If Peretz had been handed the finance ministry instead of the defense ministry, as he first demanded from Prime Minister Ehud Olmert in coalition talks slightly more than a year ago, things might have looked very different for him and his party today.

The finance ministry, political observers say, would have provided Peretz, previously the leader of Israel’s main labor union federation, with the only suitable platform for delivering on his promise for a fundamental shift away from the privatization, tax-reducing and benefits-cutting policies of previous governments. Other domestic-oriented ministries, such as Housing and Welfare, have budgets that are too small to effect serious change.

In the end, though, Olmert handed the highly desired finance ministry to his close confidant Avraham Hirchson, and Peretz concluded that his only other path to the premiership was to accept the post of defense minister.

“His strategy might have worked if he had been defense minister for three or four years,” said Lazin, who heads the department of politics and government at Ben-Gurion University. “He could have been prime minister.
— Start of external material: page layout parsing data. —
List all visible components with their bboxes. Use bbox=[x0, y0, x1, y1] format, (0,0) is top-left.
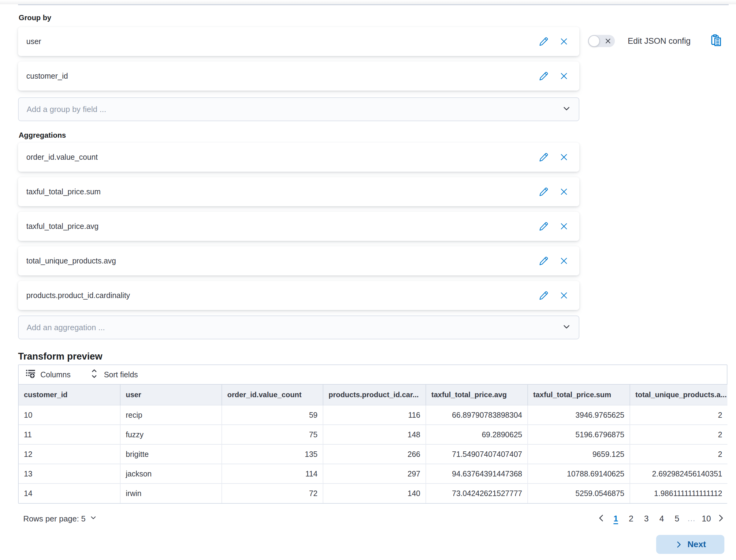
edit-json-toggle[interactable] bbox=[588, 35, 615, 47]
group-by-field-name: customer_id bbox=[26, 72, 538, 80]
edit-pencil-icon[interactable] bbox=[538, 71, 549, 81]
table-cell: irwin bbox=[120, 483, 222, 503]
preview-toolbar: Columns Sort fields bbox=[19, 365, 727, 384]
column-header-taxful-total-price-avg[interactable]: taxful_total_price.avg bbox=[426, 384, 528, 405]
table-cell: 14 bbox=[19, 483, 120, 503]
table-row: 14irwin7214073.042426215277775259.054687… bbox=[19, 483, 727, 503]
table-cell: 2 bbox=[630, 405, 727, 425]
pagination-page-2[interactable]: 2 bbox=[623, 511, 639, 526]
preview-header-row: customer_iduserorder_id.value_countprodu… bbox=[19, 384, 727, 405]
table-cell: 13 bbox=[19, 464, 120, 483]
remove-x-icon[interactable] bbox=[558, 256, 569, 266]
aggregation-field-card: taxful_total_price.sum bbox=[18, 177, 579, 206]
aggregations-label: Aggregations bbox=[19, 131, 579, 140]
aggregation-field-name: taxful_total_price.avg bbox=[26, 222, 538, 231]
table-cell: fuzzy bbox=[120, 425, 222, 444]
remove-x-icon[interactable] bbox=[558, 152, 569, 162]
aggregation-add-select[interactable]: Add an aggregation ... bbox=[18, 315, 579, 339]
pagination-page-10[interactable]: 10 bbox=[699, 511, 714, 526]
table-cell: jackson bbox=[120, 464, 222, 483]
chevron-down-icon bbox=[562, 322, 571, 333]
aggregation-field-card: total_unique_products.avg bbox=[18, 246, 579, 275]
table-cell: 94.63764391447368 bbox=[426, 464, 528, 483]
table-cell: 2.692982456140351 bbox=[630, 464, 727, 483]
aggregation-list: order_id.value_counttaxful_total_price.s… bbox=[18, 143, 579, 310]
toggle-off-x-icon bbox=[604, 38, 611, 45]
columns-list-add-icon bbox=[25, 368, 36, 381]
edit-pencil-icon[interactable] bbox=[538, 187, 549, 197]
table-cell: 297 bbox=[323, 464, 426, 483]
clipboard-copy-icon bbox=[710, 34, 723, 48]
edit-json-config-label: Edit JSON config bbox=[628, 36, 691, 46]
group-by-add-placeholder: Add a group by field ... bbox=[27, 105, 106, 114]
table-cell: 148 bbox=[323, 425, 426, 444]
table-row: 11fuzzy7514869.28906255196.67968752 bbox=[19, 425, 727, 444]
edit-pencil-icon[interactable] bbox=[538, 290, 549, 301]
column-header-taxful-total-price-sum[interactable]: taxful_total_price.sum bbox=[528, 384, 630, 405]
pagination: 12345...10 bbox=[595, 511, 727, 526]
sort-fields-button[interactable]: Sort fields bbox=[89, 368, 138, 381]
aggregation-add-placeholder: Add an aggregation ... bbox=[27, 323, 105, 332]
column-header-total-unique-products-a[interactable]: total_unique_products.a... bbox=[630, 384, 727, 405]
chevron-right-icon bbox=[674, 540, 683, 549]
table-cell: 11 bbox=[19, 425, 120, 444]
remove-x-icon[interactable] bbox=[558, 187, 569, 197]
next-step-button[interactable]: Next bbox=[656, 535, 724, 554]
table-cell: 10 bbox=[19, 405, 120, 425]
top-scroll-shadow bbox=[0, 0, 736, 4]
rows-per-page-button[interactable]: Rows per page: 5 bbox=[18, 514, 97, 524]
table-row: 10recip5911666.897907838983043946.976562… bbox=[19, 405, 727, 425]
group-by-list: usercustomer_id bbox=[18, 27, 579, 91]
card-actions bbox=[538, 290, 572, 301]
table-cell: 69.2890625 bbox=[426, 425, 528, 444]
edit-pencil-icon[interactable] bbox=[538, 256, 549, 266]
table-cell: 140 bbox=[323, 483, 426, 503]
columns-button-label: Columns bbox=[40, 370, 71, 379]
pagination-ellipsis: ... bbox=[685, 514, 699, 523]
rows-per-page-label: Rows per page: 5 bbox=[23, 514, 86, 524]
aggregation-field-name: total_unique_products.avg bbox=[26, 256, 538, 265]
table-cell: 73.04242621527777 bbox=[426, 483, 528, 503]
previous-page-button[interactable] bbox=[595, 511, 608, 526]
preview-title: Transform preview bbox=[18, 351, 727, 362]
aggregation-field-card: order_id.value_count bbox=[18, 143, 579, 172]
column-header-user[interactable]: user bbox=[120, 384, 222, 405]
sort-fields-button-label: Sort fields bbox=[104, 370, 138, 379]
transform-preview-table: Columns Sort fields customer_iduserorder… bbox=[18, 364, 727, 504]
copy-config-button[interactable] bbox=[710, 34, 723, 48]
table-cell: 1.9861111111111112 bbox=[630, 483, 727, 503]
edit-pencil-icon[interactable] bbox=[538, 152, 549, 162]
columns-button[interactable]: Columns bbox=[25, 368, 71, 381]
remove-x-icon[interactable] bbox=[558, 290, 569, 301]
table-cell: 10788.69140625 bbox=[528, 464, 630, 483]
card-actions bbox=[538, 221, 572, 232]
table-cell: 9659.125 bbox=[528, 444, 630, 464]
aggregation-field-name: order_id.value_count bbox=[26, 153, 538, 162]
preview-data-grid: customer_iduserorder_id.value_countprodu… bbox=[19, 384, 727, 503]
pagination-page-5[interactable]: 5 bbox=[669, 511, 685, 526]
remove-x-icon[interactable] bbox=[558, 71, 569, 81]
pagination-page-1[interactable]: 1 bbox=[608, 511, 623, 526]
table-cell: 116 bbox=[323, 405, 426, 425]
table-cell: 5259.0546875 bbox=[528, 483, 630, 503]
edit-pencil-icon[interactable] bbox=[538, 221, 549, 232]
table-cell: 71.54907407407407 bbox=[426, 444, 528, 464]
card-actions bbox=[538, 71, 572, 81]
card-actions bbox=[538, 256, 572, 266]
column-header-order-id-value-count[interactable]: order_id.value_count bbox=[222, 384, 323, 405]
column-header-products-product-id-car[interactable]: products.product_id.car... bbox=[323, 384, 426, 405]
pagination-page-3[interactable]: 3 bbox=[639, 511, 654, 526]
pagination-pages: 12345...10 bbox=[608, 511, 714, 526]
edit-pencil-icon[interactable] bbox=[538, 36, 549, 47]
next-page-button[interactable] bbox=[714, 511, 727, 526]
aggregation-field-card: products.product_id.cardinality bbox=[18, 281, 579, 310]
remove-x-icon[interactable] bbox=[558, 221, 569, 232]
column-header-customer-id[interactable]: customer_id bbox=[19, 384, 120, 405]
table-cell: 12 bbox=[19, 444, 120, 464]
group-by-add-select[interactable]: Add a group by field ... bbox=[18, 97, 579, 121]
table-cell: 266 bbox=[323, 444, 426, 464]
chevron-right-icon bbox=[716, 513, 725, 524]
pagination-page-4[interactable]: 4 bbox=[654, 511, 669, 526]
table-cell: 75 bbox=[222, 425, 323, 444]
remove-x-icon[interactable] bbox=[558, 36, 569, 47]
But there was a war within a couple months, and it ruined him.”

The Winograd Commission, established to evaluate Israel’s performance in last summer’s war against Hezbollah, shelled out blistering criticism of Peretz, Olmert and Israel’s then-military chief of staff, Dan Halutz.

Now, however, Peretz could have another chance at advancing his social economic agenda. Earlier this year, Hirchson resigned as finance minister after being questioned by police about allegedly stealing money from March of the Living, a well-known Holocaust-education organization.
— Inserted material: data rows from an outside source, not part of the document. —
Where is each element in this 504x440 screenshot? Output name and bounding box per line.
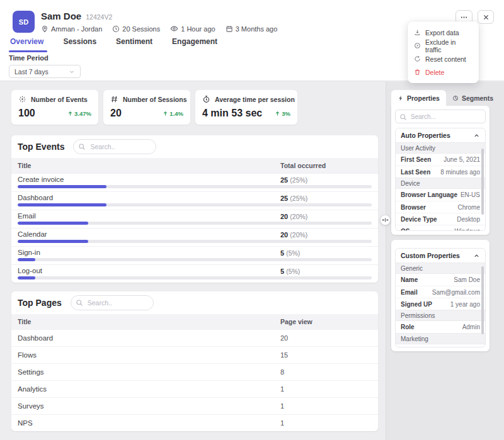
tab-engagement[interactable]: Engagement [171,35,219,54]
event-progress-track [18,203,372,206]
auto-properties-title: Auto Properties [401,132,450,139]
main-content: Number of Events 100 3.47% Number of Ses… [0,82,504,440]
close-icon [483,14,490,21]
table-row[interactable]: Log-out 5 (5%) [11,264,378,283]
property-group: Marketing [396,333,485,344]
table-row[interactable]: Email 20 (20%) [11,210,378,228]
lightning-icon [398,95,404,101]
location-pin-icon [41,25,49,33]
user-location: Amman - Jordan [41,25,102,33]
top-events-card: Top Events Title Total occurred Create i… [11,135,378,283]
property-group: Permissions [396,310,485,321]
stat-delta: 3% [275,110,290,117]
menu-item-exclude-in-traffic[interactable]: Exclude in traffic [408,39,479,52]
property-row: EmailSam@gmail.com [396,286,485,298]
user-name: Sam Doe [41,11,81,21]
chevron-down-icon [69,69,75,75]
property-row: RoleAdmin [396,321,485,333]
event-progress-fill [18,222,88,225]
time-period-select[interactable]: Last 7 days [9,65,81,78]
tab-sentiment[interactable]: Sentiment [115,35,154,54]
event-progress-fill [18,185,106,188]
stat-cards: Number of Events 100 3.47% Number of Ses… [11,90,378,125]
property-row: Last Seen8 minutes ago [396,166,485,178]
table-row[interactable]: Dashboard 25 (25%) [11,191,378,210]
property-group: Device [396,178,485,189]
hash-icon [110,95,118,103]
close-button[interactable] [478,10,494,24]
event-progress-track [18,185,372,188]
table-row[interactable]: Analytics1 [11,380,378,397]
auto-properties-card: Auto Properties User Activity First Seen… [391,106,490,235]
custom-properties-title: Custom Properties [401,252,460,259]
horizontal-resize-icon [382,217,389,223]
property-group: User Activity [396,142,485,154]
table-row[interactable]: Flows15 [11,346,378,363]
stat-card-sessions: Number of Sessions 20 1.4% [103,90,190,125]
event-progress-fill [18,276,35,279]
table-row[interactable]: Settings8 [11,363,378,380]
menu-item-export-data[interactable]: Export data [408,26,479,39]
table-row[interactable]: NPS1 [11,414,378,431]
event-progress-track [18,240,372,243]
auto-properties-list: User Activity First SeenJune 5, 2021 Las… [396,142,485,230]
session-count: 20 Sessions [112,25,160,33]
table-row[interactable]: Calendar 20 (20%) [11,228,378,246]
stat-card-events: Number of Events 100 3.47% [11,90,98,125]
table-row[interactable]: Sign-in 5 (5%) [11,246,378,264]
properties-search-input[interactable] [395,110,486,123]
pie-chart-icon [452,95,459,101]
top-events-table-header: Title Total occurred [11,158,378,173]
scrollbar-thumb[interactable] [481,149,484,215]
event-progress-fill [18,240,88,243]
table-row[interactable]: Create invoice 25 (25%) [11,173,378,191]
top-pages-card: Top Pages Title Page view Dashboard20 Fl… [11,291,378,431]
property-row: BrowserChrome [396,201,485,213]
chevron-up-icon[interactable] [473,252,480,259]
tab-segments[interactable]: Segments [446,90,500,106]
up-arrow-icon [67,111,73,116]
custom-properties-card: Custom Properties Generic NameSam Doe Em… [391,240,490,351]
time-period-label: Time Period [9,54,81,62]
chevron-up-icon[interactable] [473,132,480,139]
stat-card-avg-time: Average time per session 4 min 53 sec 3% [195,90,297,125]
stat-value: 4 min 53 sec [202,108,262,119]
custom-properties-list: Generic NameSam Doe EmailSam@gmail.com S… [396,262,485,347]
scrollbar-thumb[interactable] [481,266,484,334]
menu-item-delete[interactable]: Delete [408,65,479,79]
stat-delta: 1.4% [163,110,183,117]
trash-icon [414,69,421,76]
reset-icon [414,55,421,62]
table-row[interactable]: Surveys1 [11,397,378,414]
tab-sessions[interactable]: Sessions [62,35,98,54]
property-row: NameSam Doe [396,274,485,286]
property-row: OSWindows [396,225,485,230]
tab-overview[interactable]: Overview [9,35,45,54]
stat-delta: 3.47% [67,110,91,117]
property-row: First SeenJune 5, 2021 [396,154,485,166]
event-progress-track [18,222,372,225]
exclude-icon [414,42,421,49]
panel-resize-handle[interactable] [380,215,391,225]
eye-icon [170,25,178,33]
profile-tabs: Overview Sessions Sentiment Engagement [9,35,236,54]
tab-properties[interactable]: Properties [391,90,446,106]
event-progress-track [18,276,372,279]
user-id: 12424V2 [86,13,112,21]
menu-item-reset-content[interactable]: Reset content [408,52,479,65]
user-profile-header: SD Sam Doe 12424V2 Amman - Jordan 20 Ses… [0,0,504,81]
stopwatch-icon [202,95,210,103]
stat-title: Number of Events [31,96,88,103]
top-pages-title: Top Pages [18,298,62,308]
last-seen-ago: 1 Hour ago [170,25,215,33]
context-menu: Export data Exclude in traffic Reset con… [408,21,479,83]
event-progress-fill [18,258,35,261]
avatar: SD [13,11,35,33]
properties-column: Properties Segments Auto Properties [386,82,504,440]
stat-title: Average time per session [215,96,295,103]
table-row[interactable]: Dashboard20 [11,329,378,346]
stat-title: Number of Sessions [123,96,187,103]
stat-value: 20 [110,108,122,119]
download-icon [414,29,421,36]
property-group: Generic [396,262,485,274]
Peretz promised last month that he would exchange his defense post for the position of finance minister.Whichever of the two final Labor Party leader candidates agrees to give Peretz that post in a coalition shake-up will most likely win his support.

Peretz won in poorer areas, including Ashdod, Bat Yam, Rosh Ha’ayin and Sderot.
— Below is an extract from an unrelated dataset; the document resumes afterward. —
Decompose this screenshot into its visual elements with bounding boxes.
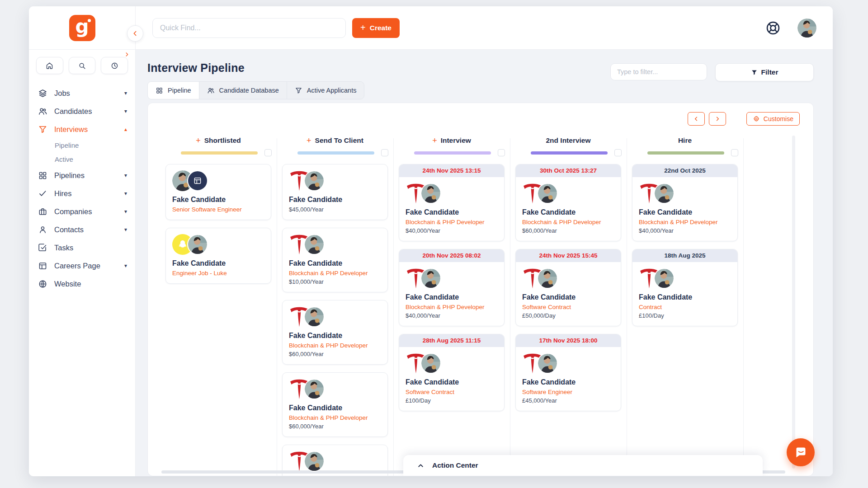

A key constituency will be Arab Labor Party members, who gave Peretz 34.4% of their vote, surpassing Barak’s 33% and Ayalon’s 11.9%.

In 1999, Israeli Arabs threw their support behind Barak, who was seen as following in the footsteps of former prime minister Yitzhak Rabin, whose government invested millions of shekels in the Arab sector. But they abandoned him in 2001, when he ran against Sharon, because they held him responsible for the killing of 13 Israeli Arab youths by Israeli security forces in riots four months earlier. Now, it appears, they are returning to Barak in droves.

Ayalon, largely an unknown to Israeli Arabs, could face an uphill battle with them given his former post as director of the Shin Bet. Peretz, who implemented the decision to appoint the first Arab minister of Israel, Ghaleb Majadle, faced no such difficulties.